Investors still predicted additional stimulus from The
Fed, especially with the slowing down of America’s economy as seen from the reported
data of the local Government. But President of the Fed of St Louis branch,
James Bullard said that the latest economic cata being dissected by the Central
Bank was blinking signals of economic recovery.
During closing session on Thursday (23/8) index of Dow
Jones dropped by 115.30 point (0.88%) to the level of 13,057.46 Index of
Standard & Poor 500 weakened by 11.41 points (0.81%) to the level of
1,402.08 Index of Composite Nasdaq dropped by 20.27 points (0.66%) to the level
of 3,053.40.
Although certainty of Quantitative Easing (QE)
realization was still miles away, investors were over expectant and optimistic
and such had jacked up index. The Europe stockmarket which were vigorous during
opening session on Thursday (23/8) was the proof of iit. Asian stockmarket was
even bolstered up in the past two weeks. The trigger was hope for liquidity
injection of the third phase. Although Quantitative easing was part of the
speech of The Fed’s Governor Ben Bernanke at Jackson Hole, no one could really
be sure what was going to happen next.
Back to the local BEI Indonesia Security Exchange Market;
index was fluctuative, hopping thinly between red and green zone. Buying spree
was not too overwhelming, some investors were still on vacation so the
marketplace was not too merry today. Index moved back and forth between green
and red, somehow gradually index managed to drift back to the green zone thanks
to act of selective buying.
Still in the mood of long Lebaran holiday, foreign
investors were making the best of the moment by buying shares. Meanwhile local
investors were still on holiday. The high price of commodities had uplifted
commodity based shares high enough; meanwhile selling spree was still happening
in industry-based shares.
Shares of the banking sector was projected to be
convincing in Semester II this year. This was thanks to performance of the
banking industry which grew quite satisfactorily in Semester I-2012. Apparently
profit of the banking sector was notably growing thanks to progress in credit
pipelining.
The condition indicated that Bank Indonesia’s regulation
which increased minimum amount of Down Payment for Credit of Automotive and
Mortgage (KPR) was rated as having no significant impact on the performance of
industry. It was believed that the condition would make investor’s trust in the
banking sector remain high in the future, especially in case of first layer
shares or premium shares.
Besides, economic data was also rated as satisfactory in
Semester II this year as one of the propelling factors of industry performance.

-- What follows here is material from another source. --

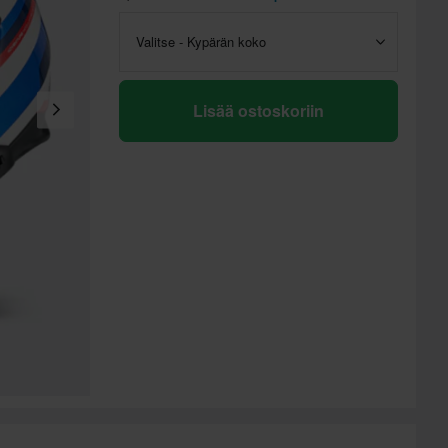
Valitse - Kypärän koko
Lisää ostoskoriin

Particularly in terms of first strata shares, and shares of the banking sector
were dependent on foreign fund that entered the capital market. Besides shares
of the banking sector, shares of the commodity sector were also noteworthy. The
high price of commodity succeeded in uplifting commode based shares to
considerable high level. Meanwhile shares based on various industry tend to be
avoided.
All in all this week index of BEI was projected to move
in the range of 4,145 – 4,175 with the tendency to strengthen at limited pace.